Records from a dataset
· · · · · · ·
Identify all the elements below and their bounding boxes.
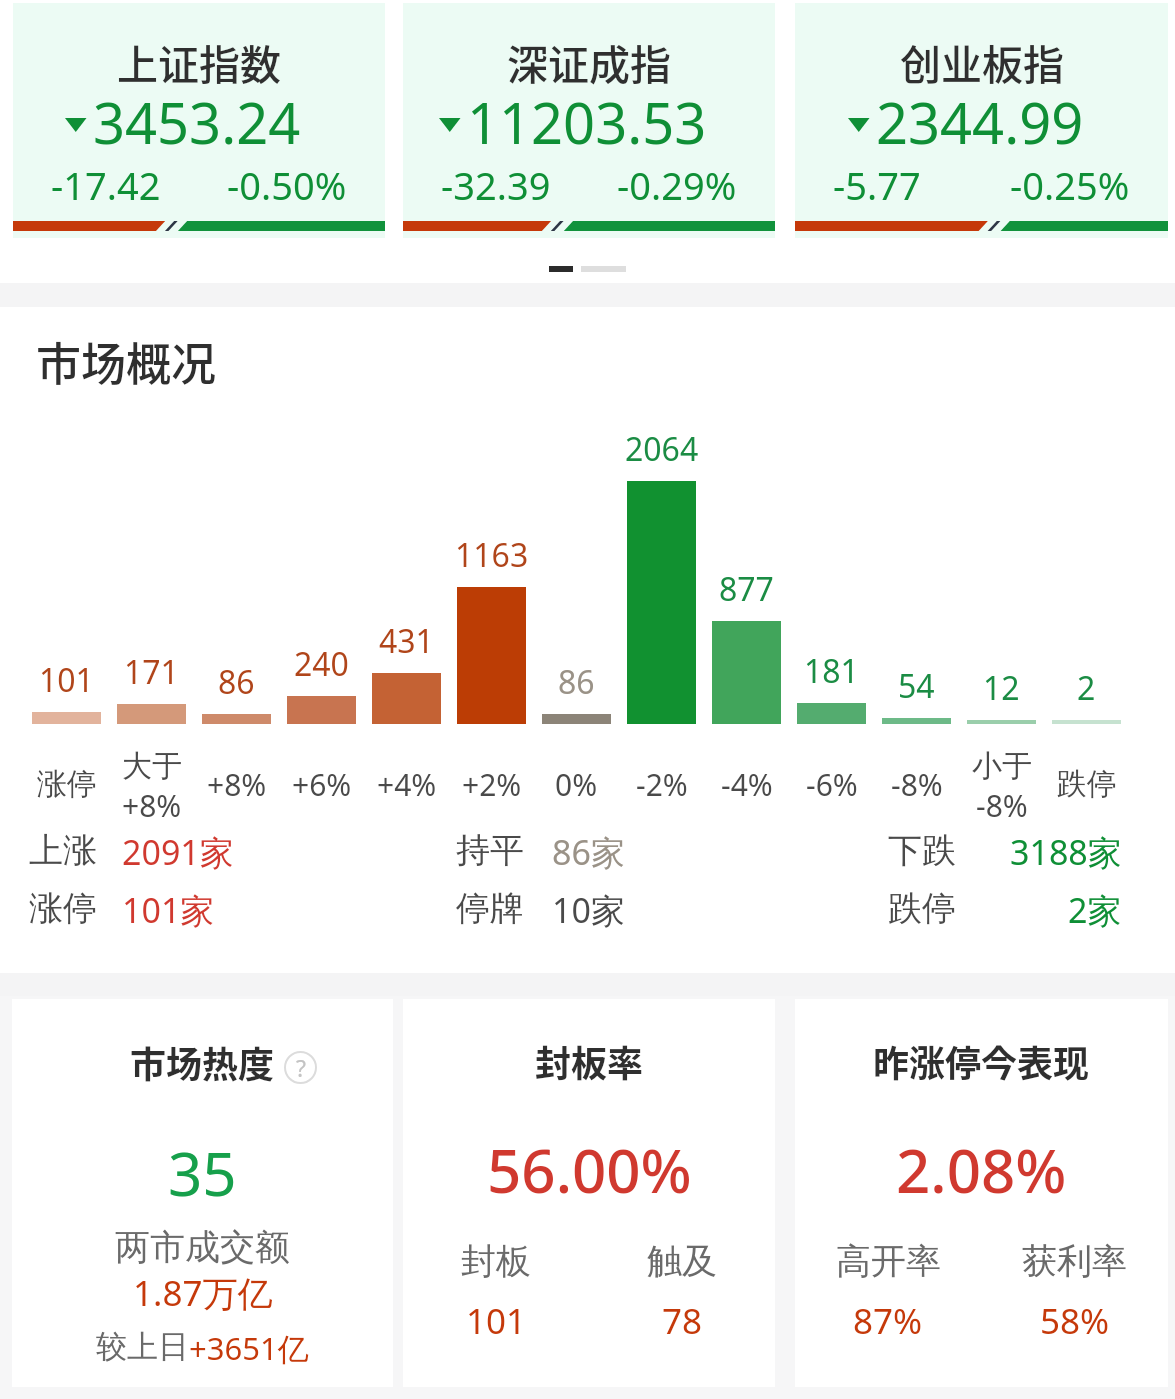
staticText: 171 [124,650,179,694]
button[interactable]: 深证成指 [403,3,775,238]
staticText: -0.25% [1010,159,1130,211]
staticText: 3453.24 [93,84,301,160]
button[interactable]: 封板率 [403,999,775,1387]
staticText: 跌停 [1057,765,1117,803]
staticText: ? [296,1052,306,1083]
staticText: 58% [1040,1297,1110,1345]
staticText: -0.50% [227,159,347,211]
staticText: 54 [898,664,935,708]
button[interactable]: 昨涨停今表现 [795,999,1168,1387]
staticText: 市场概况 [36,329,217,394]
staticText: 封板 [461,1239,531,1283]
staticText: 深证成指 [507,32,671,91]
staticText: 较上日 [96,1327,189,1366]
staticText: -6% [806,764,858,805]
staticText: +6% [292,764,352,805]
staticText: 35 [168,1132,237,1214]
staticText: 11203.53 [467,84,707,160]
staticText: 跌停 [888,887,956,930]
staticText: 触及 [647,1239,717,1283]
staticText: 封板率 [535,1035,644,1087]
staticText: -2% [636,764,688,805]
button[interactable]: 上证指数 [13,3,385,238]
staticText: 101 [39,658,94,702]
staticText: +8% [207,764,267,805]
staticText: 1163 [455,533,529,577]
staticText: 101家 [122,887,215,933]
staticText: 431 [379,619,434,663]
staticText: -8% [976,785,1028,821]
staticText: 12 [983,666,1020,710]
staticText: 56.00% [487,1129,692,1211]
staticText: -32.39 [441,159,551,211]
staticText: 下跌 [888,829,956,872]
staticText: 停牌 [456,887,524,930]
staticText: 877 [719,567,774,611]
staticText: 86 [218,660,255,704]
staticText: 上证指数 [117,32,281,91]
staticText: 87% [853,1297,923,1345]
staticText: -0.29% [617,159,737,211]
staticText: 2家 [1068,887,1122,933]
staticText: +2% [462,764,522,805]
staticText: 86 [558,660,595,704]
staticText: 1.87万亿 [133,1269,273,1317]
staticText: 上涨 [29,829,97,872]
staticText: 101 [466,1297,527,1345]
staticText: 0% [555,764,598,805]
button[interactable]: 第二页 [581,254,626,284]
staticText: 持平 [456,829,524,872]
staticText: 涨停 [37,765,97,803]
staticText: 2 [1077,666,1096,710]
staticText: -17.42 [51,159,161,211]
staticText: 2064 [625,427,699,471]
button[interactable]: 第一页 [549,254,573,284]
staticText: -5.77 [833,159,921,211]
staticText: 高开率 [836,1239,941,1283]
staticText: 2.08% [896,1129,1067,1211]
staticText: 3188家 [1010,829,1122,875]
staticText: 小于 [972,747,1032,785]
staticText: 2344.99 [876,84,1084,160]
staticText: 创业板指 [900,32,1064,91]
staticText: +4% [377,764,437,805]
staticText: 涨停 [29,887,97,930]
staticText: 获利率 [1022,1239,1127,1283]
staticText: +3651亿 [189,1327,309,1369]
button[interactable]: 帮助 [284,1051,317,1084]
button[interactable]: 创业板指 [795,3,1168,238]
staticText: 10家 [552,887,625,933]
staticText: 市场热度 [130,1036,275,1088]
button[interactable]: 市场热度 [12,999,393,1387]
staticText: 2091家 [122,829,234,875]
staticText: 昨涨停今表现 [873,1035,1090,1087]
staticText: 两市成交额 [115,1225,290,1269]
staticText: -8% [891,764,943,805]
staticText: 大于 [122,747,182,785]
staticText: -4% [721,764,773,805]
staticText: 181 [804,649,859,693]
staticText: +8% [122,785,182,821]
staticText: 240 [294,642,349,686]
staticText: 86家 [552,829,625,875]
staticText: 78 [662,1297,703,1345]
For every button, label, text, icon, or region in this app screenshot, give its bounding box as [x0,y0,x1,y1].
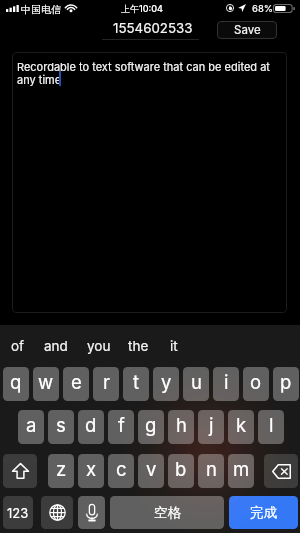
button[interactable]: Switch keyboard [41,496,73,529]
staticText: it [170,338,178,354]
staticText: t [133,371,140,393]
staticText: 1554602533 [113,20,193,36]
button[interactable]: h [168,410,194,444]
staticText: h [176,414,187,436]
staticText: p [280,371,292,393]
button[interactable]: and [36,333,76,359]
staticText: r [103,371,110,393]
staticText: c [116,458,127,480]
staticText: x [86,458,97,480]
staticText: b [175,458,187,480]
button[interactable]: k [228,410,254,444]
button[interactable]: i [213,367,239,401]
staticText: 上午10:04 [121,3,163,14]
button[interactable]: y [153,367,179,401]
button[interactable]: v [138,454,164,488]
staticText: o [250,371,262,393]
staticText: 68% [252,3,274,14]
button[interactable]: o [243,367,269,401]
staticText: k [236,414,247,436]
button[interactable]: Dictation [78,496,105,529]
staticText: e [71,371,82,393]
staticText: f [118,414,125,436]
button[interactable]: the [118,333,158,359]
staticText: i [224,371,229,393]
staticText: and [44,338,68,354]
button[interactable]: p [273,367,299,401]
staticText: g [145,414,157,436]
button[interactable]: c [108,454,134,488]
button[interactable]: t [123,367,149,401]
staticText: 中国电信 [21,3,61,16]
staticText: z [56,458,67,480]
staticText: y [161,371,172,393]
button[interactable]: n [198,454,224,488]
button[interactable]: 123 [3,496,33,529]
button[interactable]: b [168,454,194,488]
button[interactable]: a [18,410,44,444]
staticText: the [128,338,149,354]
staticText: 123 [7,505,29,521]
button[interactable]: w [33,367,59,401]
staticText: 空格 [154,504,181,521]
button[interactable]: Backspace [264,454,298,488]
staticText: d [85,414,97,436]
button[interactable]: 完成 [229,496,298,529]
button[interactable]: x [78,454,104,488]
button[interactable]: s [48,410,74,444]
staticText: q [10,371,22,393]
staticText: w [38,371,54,393]
staticText: 完成 [250,504,277,521]
button[interactable]: f [108,410,134,444]
staticText: l [269,414,274,436]
button[interactable]: you [79,333,119,359]
button[interactable]: l [258,410,284,444]
button[interactable]: Save [217,21,277,39]
button[interactable]: Recordable to text software that can be … [12,52,287,313]
staticText: u [191,371,202,393]
button[interactable]: z [48,454,74,488]
button[interactable]: j [198,410,224,444]
button[interactable]: q [3,367,29,401]
staticText: v [146,458,157,480]
button[interactable]: e [63,367,89,401]
button[interactable]: r [93,367,119,401]
staticText: s [56,414,66,436]
button[interactable]: g [138,410,164,444]
staticText: Recordable to text software that can be … [17,60,273,87]
button[interactable]: d [78,410,104,444]
staticText: of [11,338,25,354]
button[interactable]: 空格 [110,496,224,529]
staticText: Save [234,23,261,37]
button[interactable]: u [183,367,209,401]
button[interactable]: Shift [3,454,37,488]
staticText: m [233,458,250,480]
staticText: n [206,458,217,480]
button[interactable]: of [0,333,38,359]
button[interactable]: it [154,333,194,359]
button[interactable]: m [228,454,254,488]
staticText: j [209,414,214,436]
staticText: a [26,414,37,436]
staticText: you [87,338,111,354]
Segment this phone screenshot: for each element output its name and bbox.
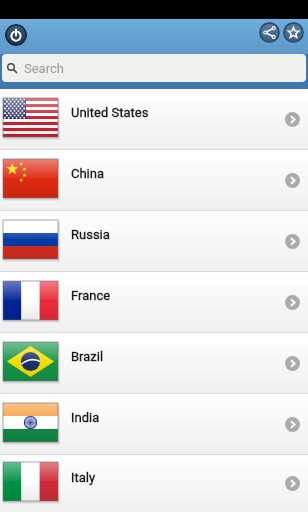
button[interactable]: Open: [285, 234, 300, 249]
button[interactable]: France: [0, 272, 308, 332]
button[interactable]: Open: [285, 356, 300, 371]
staticText: United States: [71, 105, 149, 120]
button[interactable]: Brazil: [0, 333, 308, 393]
staticText: Italy: [71, 470, 96, 485]
button[interactable]: Search: [2, 54, 306, 82]
button[interactable]: United States: [0, 89, 308, 149]
button[interactable]: Favorite: [283, 22, 304, 43]
button[interactable]: Italy: [0, 455, 308, 512]
staticText: Search: [24, 61, 64, 76]
staticText: India: [71, 410, 100, 425]
button[interactable]: Open: [285, 173, 300, 188]
button[interactable]: Open: [285, 417, 300, 432]
button[interactable]: China: [0, 150, 308, 210]
staticText: Brazil: [71, 349, 104, 364]
button[interactable]: Share: [259, 22, 280, 43]
staticText: Russia: [71, 227, 110, 242]
button[interactable]: Power: [5, 24, 27, 46]
button[interactable]: Open: [285, 112, 300, 127]
button[interactable]: Open: [285, 476, 300, 491]
staticText: China: [71, 166, 105, 181]
button[interactable]: Open: [285, 295, 300, 310]
button[interactable]: Russia: [0, 211, 308, 271]
button[interactable]: India: [0, 394, 308, 454]
staticText: France: [71, 288, 111, 303]
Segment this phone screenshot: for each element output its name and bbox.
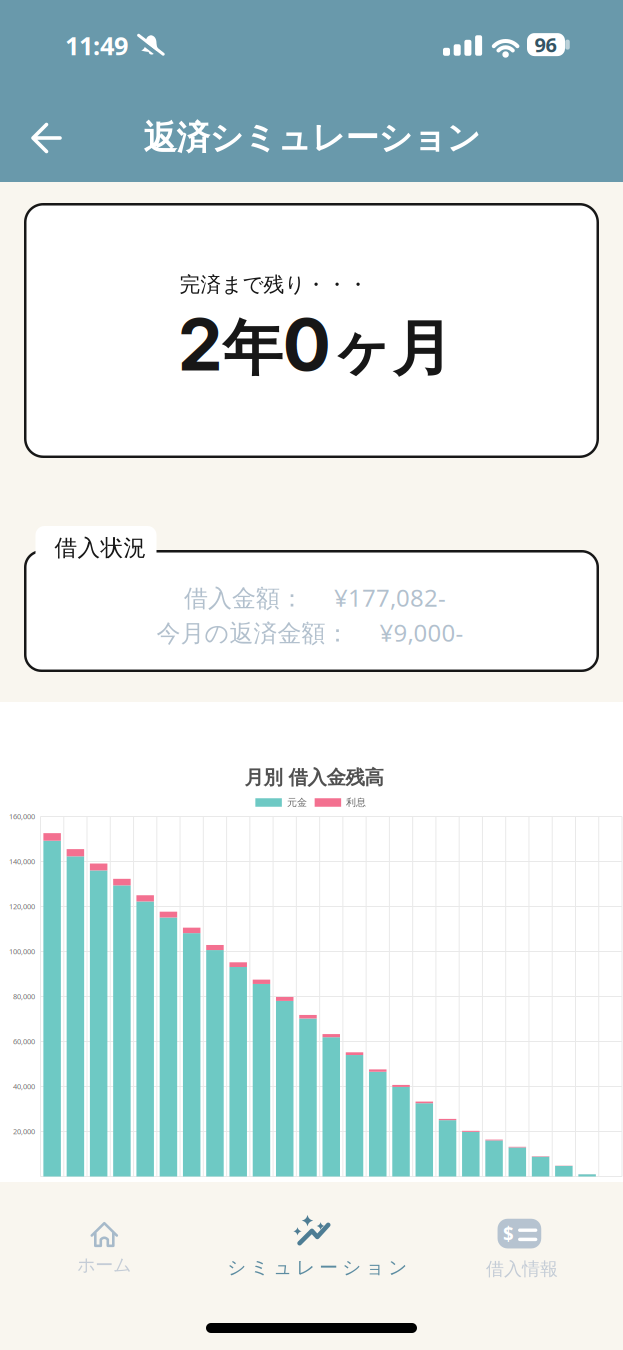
staticText: $ — [503, 1221, 514, 1246]
staticText: 利息 — [346, 796, 366, 809]
staticText: 2年0ヶ月 — [178, 302, 452, 387]
button[interactable]: $ — [415, 1193, 623, 1350]
staticText: 60,000 — [13, 1036, 35, 1046]
staticText: シ ミ ュ レ ー シ ョ ン — [227, 1256, 407, 1279]
staticText: 140,000 — [9, 856, 35, 866]
staticText: 11:49 — [65, 28, 128, 62]
button[interactable]: ホーム — [0, 1193, 208, 1350]
staticText: 96 — [534, 31, 556, 58]
button[interactable]: シ ミ ュ レ ー シ ョ ン — [208, 1193, 415, 1350]
staticText: 完済まで残り・・・ — [180, 272, 368, 298]
staticText: 20,000 — [13, 1126, 35, 1136]
staticText: 120,000 — [9, 902, 35, 912]
staticText: 借入状況 — [54, 534, 146, 562]
staticText: 元金 — [287, 796, 307, 809]
staticText: ホーム — [77, 1254, 131, 1276]
staticText: 40,000 — [13, 1082, 35, 1092]
staticText: 100,000 — [9, 946, 35, 956]
staticText: 借入金額： ¥177,082- — [184, 581, 446, 614]
staticText: 返済シミュレーション — [143, 117, 480, 159]
staticText: 借入情報 — [486, 1258, 558, 1280]
button[interactable]: Back — [22, 114, 70, 162]
staticText: 160,000 — [9, 812, 35, 822]
staticText: 80,000 — [13, 992, 35, 1002]
staticText: 月別 借入金残高 — [244, 765, 384, 790]
staticText: 今月の返済金額： ¥9,000- — [156, 616, 464, 649]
· · · · · · ·
WORK INSTRUCTION:
The answer consists of the lines above that include the word "市场热度", each copied exactly.

ANSWER TO THE PROBLEM:
staticText: 市场热度 [130,1036,275,1088]
button[interactable]: 市场热度 [12,999,393,1387]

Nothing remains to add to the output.